CRITIQUE - Le comte Ory à Québec : Drôle et irrévérencieux
Le comte Ory, Opéra de Québec, 2024
Photographie: Michel Gagné
Une nouvelle saison s’est ouverte le 26 octobre à l’Opéra de Québec, avec l’avant-dernier ouvrage lyrique de Gioacchino Rossini, Le comte Ory (1828), une œuvre doublement chère au directeur général et artistique Jean-François Lapointe, puisqu’il l’a chantée à Genève et à Marseille et qu’elle répond à son intention d’offrir au public de Québec des opéras en français. Est-ce en raison de la morosité sociale actuelle que l’Opéra de Québec a programmé coup sur coup depuis mai dernier trois œuvres divertissantes, pleines de facéties ? Quoi qu’il en soit, en attendant le sombre et brûlant Il trovatore de mai prochain, l’heure était à la frivolité. Pour y parvenir, une recette éprouvée : une bonne distribution vocale, une mise en scène destinée à faire rire le public et, au pupitre, un chef menant rondement le tout.
Après plusieurs productions transposant les opéras dans une époque plus contemporaine, compensant le manque de décors par des projections exploitant la technologie d’aujourd’hui, l’Opéra de Québec a fait revivre la France des Croisades du XIIe siècle et des femmes restées seules dans leur village ou leur château, aux prises avec leurs nobles résolutions de fidélité et des tentations auxquelles il est difficile de résister. Conçu par le scénographe français Bruno de Lavenère, qui avait déjà signé pour Québec le décor de Faust en 2022 et celui de La vie parisienne l’été dernier, celui du Comte Ory consiste en d’artistiques toiles peintes. Le premier acte semble sorti tout droit d’un de ces livres d’heures richement enluminés, tel celui du Duc de Berry : une forêt au bestiaire fabuleux et un château gothique à tourelles, tandis que le deuxième acte se déroule sur un rappel gigantesque de la célèbre tapisserie de La dame à la licorne.
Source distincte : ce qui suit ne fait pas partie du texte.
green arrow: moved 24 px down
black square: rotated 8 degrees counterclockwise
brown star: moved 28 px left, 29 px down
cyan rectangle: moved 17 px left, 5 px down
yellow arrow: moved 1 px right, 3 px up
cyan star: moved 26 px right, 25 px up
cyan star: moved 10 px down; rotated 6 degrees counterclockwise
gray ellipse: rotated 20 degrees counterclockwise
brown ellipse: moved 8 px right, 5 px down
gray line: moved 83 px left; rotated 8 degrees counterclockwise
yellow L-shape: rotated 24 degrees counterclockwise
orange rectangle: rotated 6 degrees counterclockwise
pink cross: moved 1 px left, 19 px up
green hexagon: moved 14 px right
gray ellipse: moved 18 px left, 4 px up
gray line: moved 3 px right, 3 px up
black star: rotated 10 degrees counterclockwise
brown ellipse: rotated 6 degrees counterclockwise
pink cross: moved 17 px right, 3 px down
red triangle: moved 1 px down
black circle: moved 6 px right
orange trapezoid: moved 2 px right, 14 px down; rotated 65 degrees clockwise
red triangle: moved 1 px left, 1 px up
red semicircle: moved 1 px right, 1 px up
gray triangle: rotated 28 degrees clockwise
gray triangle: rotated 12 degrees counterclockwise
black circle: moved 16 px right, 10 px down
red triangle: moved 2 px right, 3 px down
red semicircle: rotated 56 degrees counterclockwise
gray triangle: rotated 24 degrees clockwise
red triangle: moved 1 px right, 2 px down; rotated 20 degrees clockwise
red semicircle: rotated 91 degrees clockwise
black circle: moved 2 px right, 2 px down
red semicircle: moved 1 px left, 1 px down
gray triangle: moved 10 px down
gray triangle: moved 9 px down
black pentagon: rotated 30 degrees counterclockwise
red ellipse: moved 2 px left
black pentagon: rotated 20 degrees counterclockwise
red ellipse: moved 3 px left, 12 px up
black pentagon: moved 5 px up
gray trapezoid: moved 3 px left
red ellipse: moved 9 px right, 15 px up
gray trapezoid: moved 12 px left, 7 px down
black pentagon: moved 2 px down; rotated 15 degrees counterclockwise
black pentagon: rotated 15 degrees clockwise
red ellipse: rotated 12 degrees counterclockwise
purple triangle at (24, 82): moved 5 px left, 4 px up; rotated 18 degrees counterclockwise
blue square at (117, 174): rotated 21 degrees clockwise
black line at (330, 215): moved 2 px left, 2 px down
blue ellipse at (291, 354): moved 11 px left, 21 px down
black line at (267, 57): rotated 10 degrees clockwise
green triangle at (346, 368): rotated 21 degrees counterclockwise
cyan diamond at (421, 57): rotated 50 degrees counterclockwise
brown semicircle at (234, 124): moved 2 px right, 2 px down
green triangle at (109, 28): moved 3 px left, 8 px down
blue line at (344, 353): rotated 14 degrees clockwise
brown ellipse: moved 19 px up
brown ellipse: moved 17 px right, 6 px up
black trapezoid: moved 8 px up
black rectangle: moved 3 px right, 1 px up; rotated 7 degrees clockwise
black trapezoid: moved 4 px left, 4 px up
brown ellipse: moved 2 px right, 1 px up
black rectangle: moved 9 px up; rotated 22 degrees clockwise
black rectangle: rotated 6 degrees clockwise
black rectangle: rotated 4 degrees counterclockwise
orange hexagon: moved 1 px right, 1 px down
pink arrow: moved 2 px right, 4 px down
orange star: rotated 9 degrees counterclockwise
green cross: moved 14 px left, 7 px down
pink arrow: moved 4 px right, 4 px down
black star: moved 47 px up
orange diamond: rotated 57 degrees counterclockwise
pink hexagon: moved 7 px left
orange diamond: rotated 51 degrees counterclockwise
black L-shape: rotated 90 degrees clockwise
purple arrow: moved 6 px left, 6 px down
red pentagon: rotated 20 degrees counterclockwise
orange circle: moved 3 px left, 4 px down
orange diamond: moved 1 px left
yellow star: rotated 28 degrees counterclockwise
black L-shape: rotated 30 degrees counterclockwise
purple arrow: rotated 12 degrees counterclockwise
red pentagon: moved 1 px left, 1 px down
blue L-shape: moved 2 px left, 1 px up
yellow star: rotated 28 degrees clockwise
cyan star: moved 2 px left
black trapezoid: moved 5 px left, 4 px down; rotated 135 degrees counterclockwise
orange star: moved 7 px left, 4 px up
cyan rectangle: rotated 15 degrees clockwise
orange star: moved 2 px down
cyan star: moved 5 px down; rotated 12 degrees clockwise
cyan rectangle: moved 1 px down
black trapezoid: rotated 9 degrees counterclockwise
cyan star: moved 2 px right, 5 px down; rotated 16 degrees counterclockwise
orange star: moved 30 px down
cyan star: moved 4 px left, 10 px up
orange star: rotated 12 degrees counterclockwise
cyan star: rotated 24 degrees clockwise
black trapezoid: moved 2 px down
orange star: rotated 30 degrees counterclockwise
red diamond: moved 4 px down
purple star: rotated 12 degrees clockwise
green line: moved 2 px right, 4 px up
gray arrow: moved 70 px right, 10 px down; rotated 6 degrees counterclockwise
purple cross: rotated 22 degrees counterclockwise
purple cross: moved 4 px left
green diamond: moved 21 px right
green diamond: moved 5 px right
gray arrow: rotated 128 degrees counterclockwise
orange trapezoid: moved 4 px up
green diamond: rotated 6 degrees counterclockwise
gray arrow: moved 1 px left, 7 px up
Pour le reste, aucun meuble sur scène, à part un escalier sur roulettes comme on en trouve dans les entrepôts et un lit escamotable. Les costumes d’Alain Blanchot restent dans l’esprit médiéval, à l’exception de celui, plutôt grotesque, du comte Ory déguisé en ermite, un personnage qui ressemble davantage à un satyre bachique ou à un sorcier qu’au vénérable sage qu’il est censé incarner.
De retour après Faust et La vie parisienne, le metteur en scène Jean-Romain Vesperini nous a offert un spectacle ludique, un brin irrévérencieux, en raison de son joyeux libertinage. Au premier acte, la gent féminine du village de Formoutiers s’envoie littéralement en l’air avec le pseudo-ermite. La comtesse Adèle, qui devrait être un modèle de vertu, se laisse courtiser par le page Isolier et n’est pas insensible aux belles paroles de l’ermite. Dans l’acte II, Adèle et ses compagnes ne semblent pas étonnées d’héberger des religieuses barbues et moustachues qui sont, en réalité, le rusé comte Ory et ses chevaliers déguisés en pèlerines. Et comment ne pas éclater de rire devant les acrobatiques ébats amoureux du trio Adèle, Ory et Isolier ?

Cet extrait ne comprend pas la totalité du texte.